There was also this niggling sense of unfairness in it all, because I’d also been praying for a partner—or at least a date that would buy me more than on-sale flowers—and God hadn’t given me anything at all. In fact, I’d been praying for quite a while, and here it was my junior year of college, graduation on the horizon, and God hadn’t delivered. I was beginning to think God didn’t care much for me, or that I’d done something to make God mad, or I was an abject failure, mostly because that’s the subliminal (and not-so-subliminal) message I’d been fed by the evangelicals around me: that women who find their mates are truly blessed, and truly loved, and truly successful. The rest of us single folk might ask for a mate, but God isn’t giving us (Moore) than we ask for, and with good reason.
That Valentine’s Day, my junior year in college, I didn’t do much to celebrate the vaunted holiday of romance. I think I went to an indoor track meet, because I remember reading the Crescent classifieds on the way to Eugene, shivering in a coach’s canopy-covered pickup truck. (Yes, we rode in style back then.) But the next year, my last semester of college, was even worse: everyone around me had a boyfriend, it seemed, and I was even lonelier than before, even more a failure. God had clearly given me less than everyone else, not Moore. I spent my Valentine’s Day studying in the library, making a one-minute appearance at a party so I could eat some free food. Even my best friend, hanging on the arm of her boyfriend, couldn’t convince me to stay longer. In the space between my junior and senior year, I’d become close friends with the woman who had asked God for a mate—and received Moore—but she was also off celebrating romance. Not with that Moore fellow. They’d broken up a month or two after the vaunted classified ad had appeared, a wrenching separation that probably occurred when my friend discovered that Moore really was less than she’d hoped for.
Still (still!) she’d already found another boyfriend, a man she would marry a year later. God had not only given her even more than Moore, but also two times more than what I received. After all, she’d had two serious boyfriends in the same time when I had none. Clearly there was something wrong with me. And would be, for at least ten more Valentine’s Days, at least in the eyes of my evangelical community—and so in my own self-understanding as well.
Now. I suppose I could feel blessed that God has given me something more, that God answered my prayers (finally!) for a spouse. But these claims ring hollow for me, much as I love my husband and am grateful for the family we’ve created.
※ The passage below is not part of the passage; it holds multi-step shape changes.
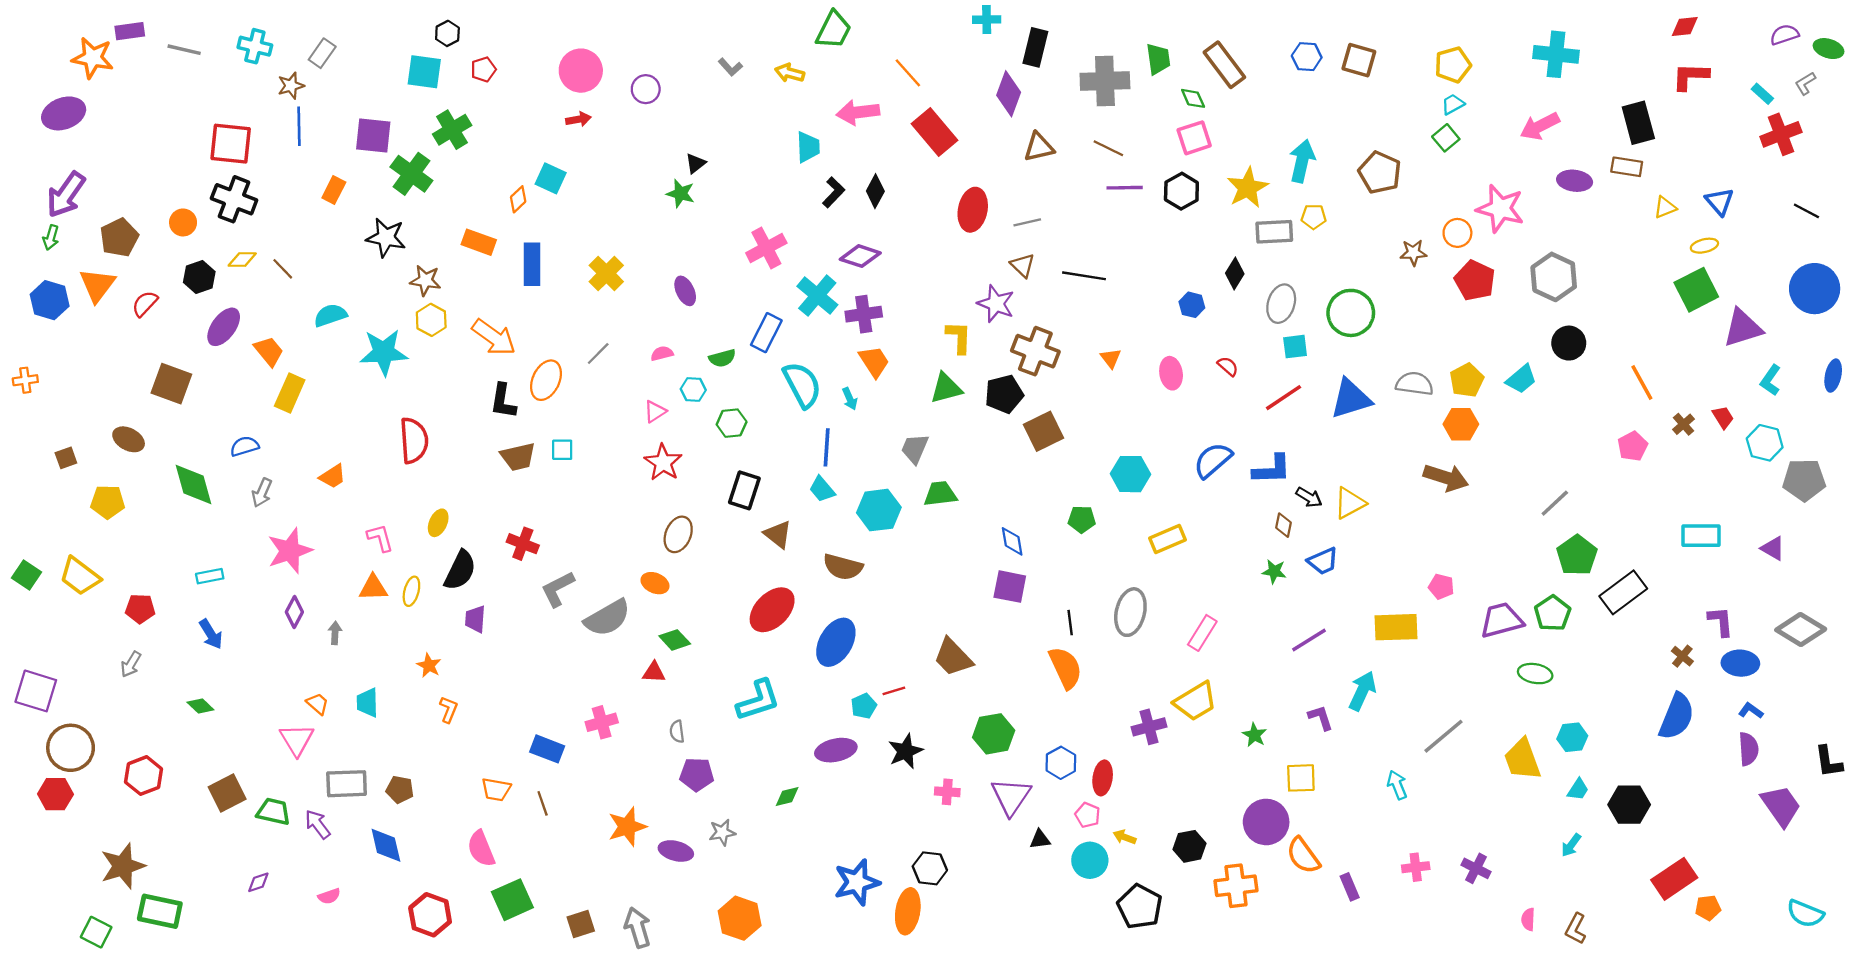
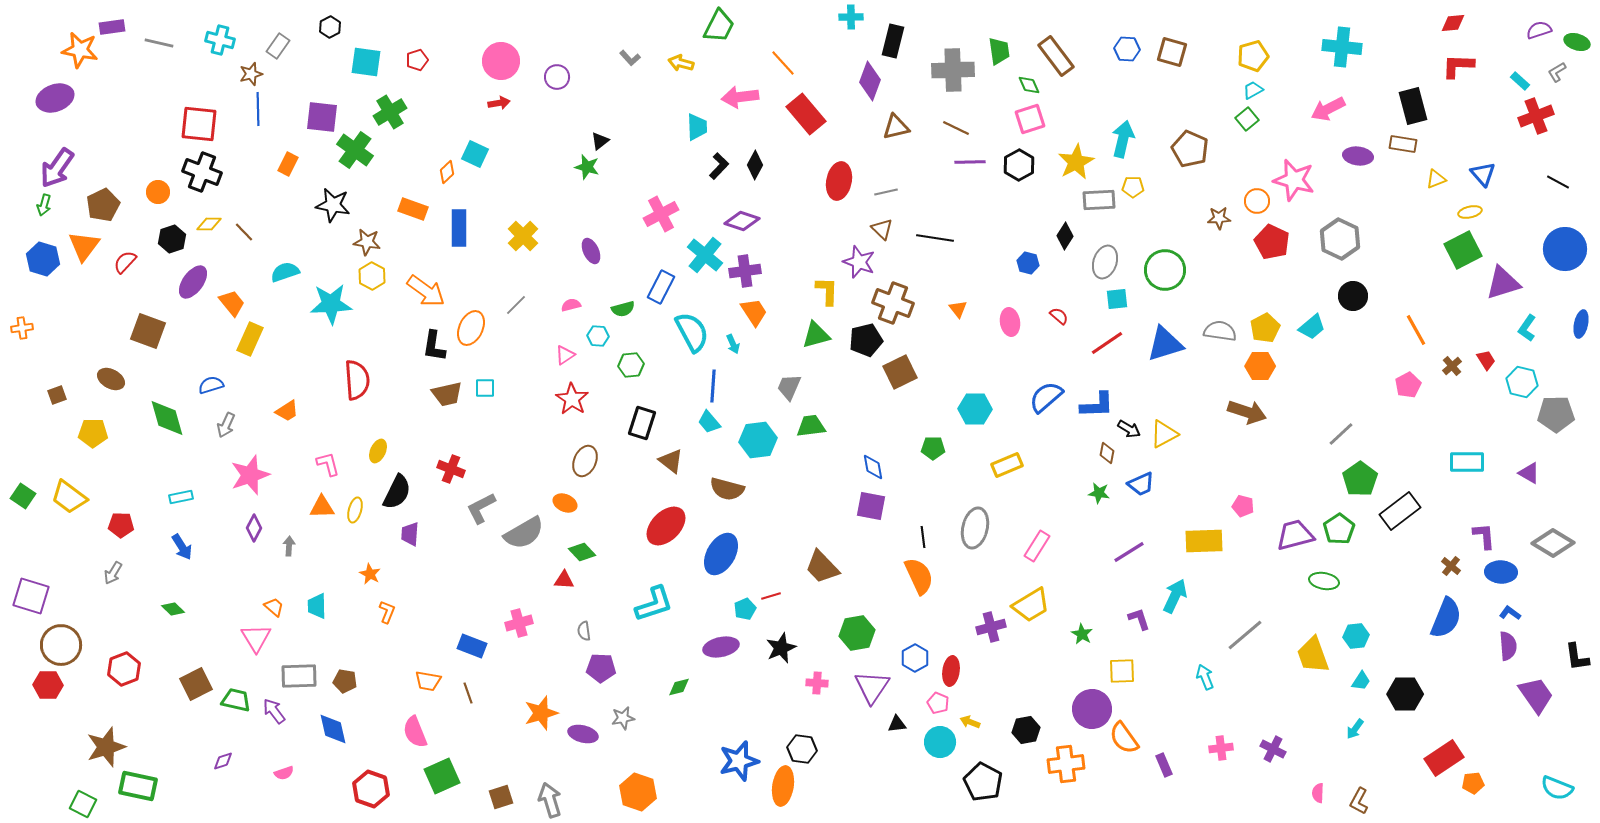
black hexagon: (447, 33) -> (330, 27), moved

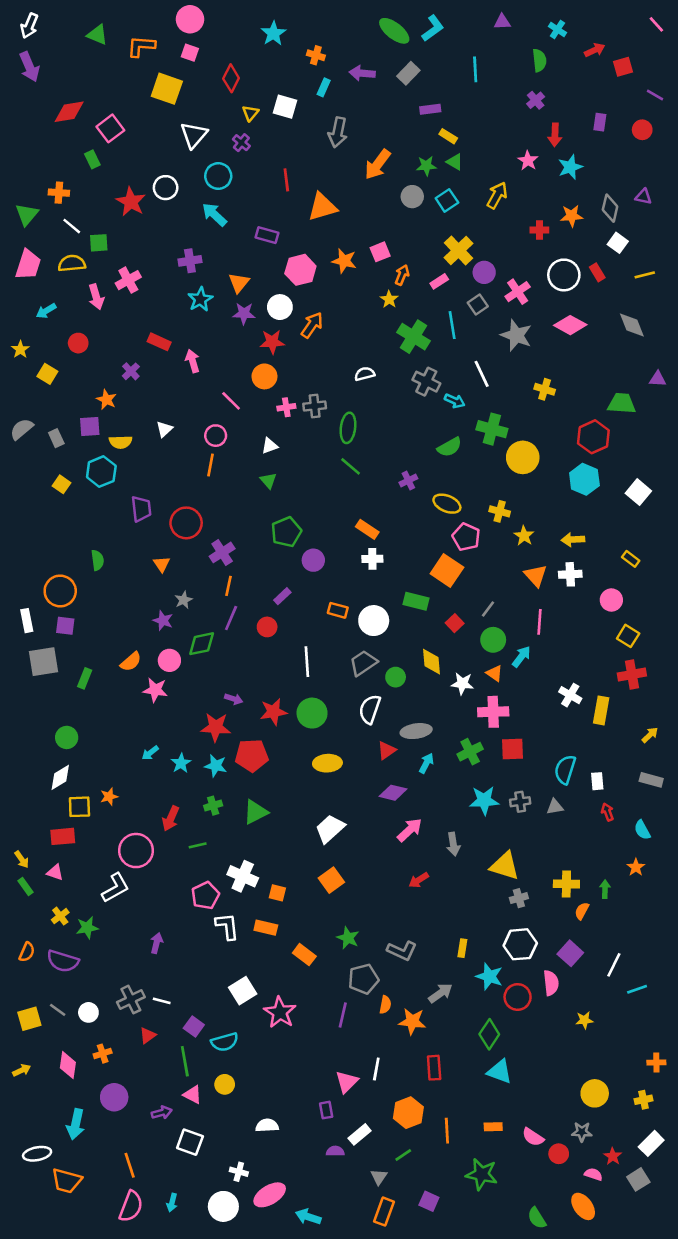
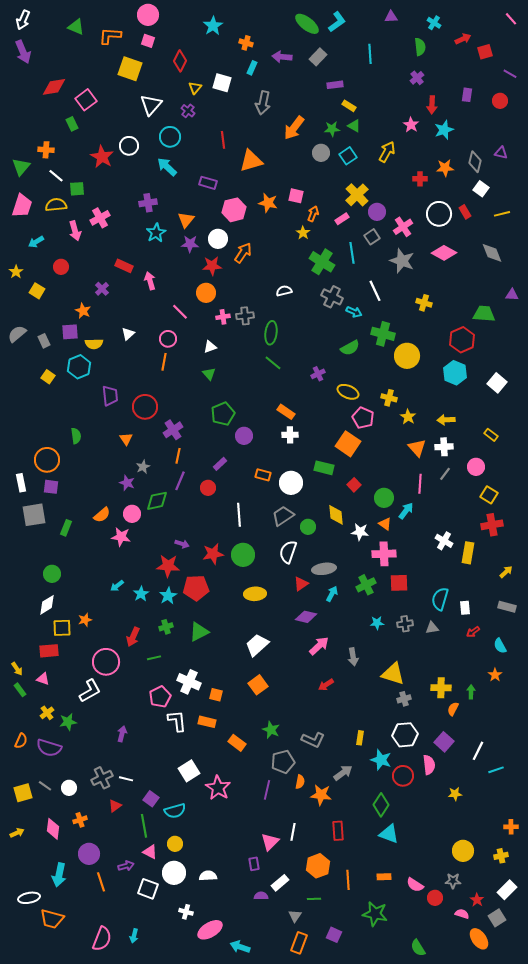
pink square: (380, 252) -> (296, 196), turned 35
gray line: (488, 609) -> (445, 474), moved
cyan star: (216, 766) -> (168, 596), turned 30
cyan star: (484, 800) -> (377, 623), size x0.6
red arrow: (608, 812) -> (473, 632), turned -104
green line: (403, 1155) -> (314, 899), turned 32
orange line: (130, 1165) -> (101, 882), moved
white circle: (223, 1206) -> (174, 873), moved
orange ellipse: (583, 1206) -> (479, 939), moved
Because what does this kind of language say to those who aren’t married, but want to be? For those who have prayed earnestly for a partner, but remain alone? All our Christian clichés about blessings and about the “special place” reserved for those who are single ring hollow for me—and, I think perpetuate a number of myths about what it takes to be happy and whole; about what God wants us to be, both women and men; about what it means to receive something more than what we can imagine.
That’s why I always enter the Valentine’s season with a gnawing in my gut (and not just because I’ve been flitching my kids’ Valentine candy). I hate the messages this season gives to people. I hate the vibe of failure I sense from young women and men who spend Valentine’s Day without the Facebook status that says they are loved. Fundamentally, I hate the belief that those who have something to anticipate on Valentine’s Day—even on-sale flowers—are somehow more blessed than everyone else, that somehow, God has given them more.
Because, no matter what my 20-year-old self believed, that’s just not true.